The former third pick in the 1989 draft spent 17 seasons in the league and joined 5 different teams. He had his best game when he was with Swift (1992-1995) and San Miguel (1997-1998).

The former University of Manila star is fifth in the PBA all-time scoring list with with 12,268 total points, behind only Ramon Fernandez, Abet Guidaben, Alvin Patrimonio and Atoy Co. He is also No. 4 all time in free throws made with 2,999, 11th in the all-time rebounding list (4,469) and ninth overall in most games played at 820.

All throughout his career, Asaytono achieved the following:
  • 3-time PBA Mythical First Team (1992, 1993, 1997)
  • 4-time PBA Mythical Second Team (1994, 1995, 1996, 1998)
  • 2-time PBA Best Player of the Conference (1997 All-Filipino Cup, 1998 All Filipino Cup)
  • 10-Time PBA All-Star (1989-1993, 1995-99)
By statistics alone, Asaytono really stood out.
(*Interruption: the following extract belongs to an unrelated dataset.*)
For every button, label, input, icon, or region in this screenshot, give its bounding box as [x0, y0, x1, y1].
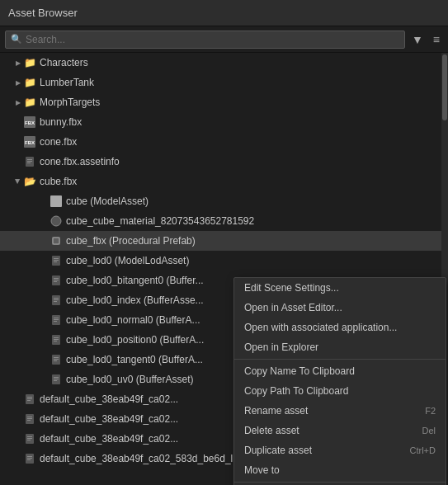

So, why was he snubbed by the selection committee? Do these numbers pale in comparison, for example, with those of Marc Pingris?

As an 11-year veteran, Pingris can only muster 4,191 points and 3,858 rebounds. If he can maintain his production in the next six years , which is a very big assumption, then Pingris may be able to surpass Asaytono’s total number of rebounds. However, in terms of scoring, that is highly doubtful.

We still haven’t heard any explanation on how the system of selection was made, but it will probably include some lame excuses about Asaytono’s out-of-court behaviour or something to that effect.

1 comment:

  1. Just seen this... and I still hate this. Nelson Asaytono, Bong Hawkins, Yoyoy Villamin, Abe King, Arnie Tuadles, Jeffrey Cariaso, Olsen Racela and Danny Seigle all deserve spots on that list.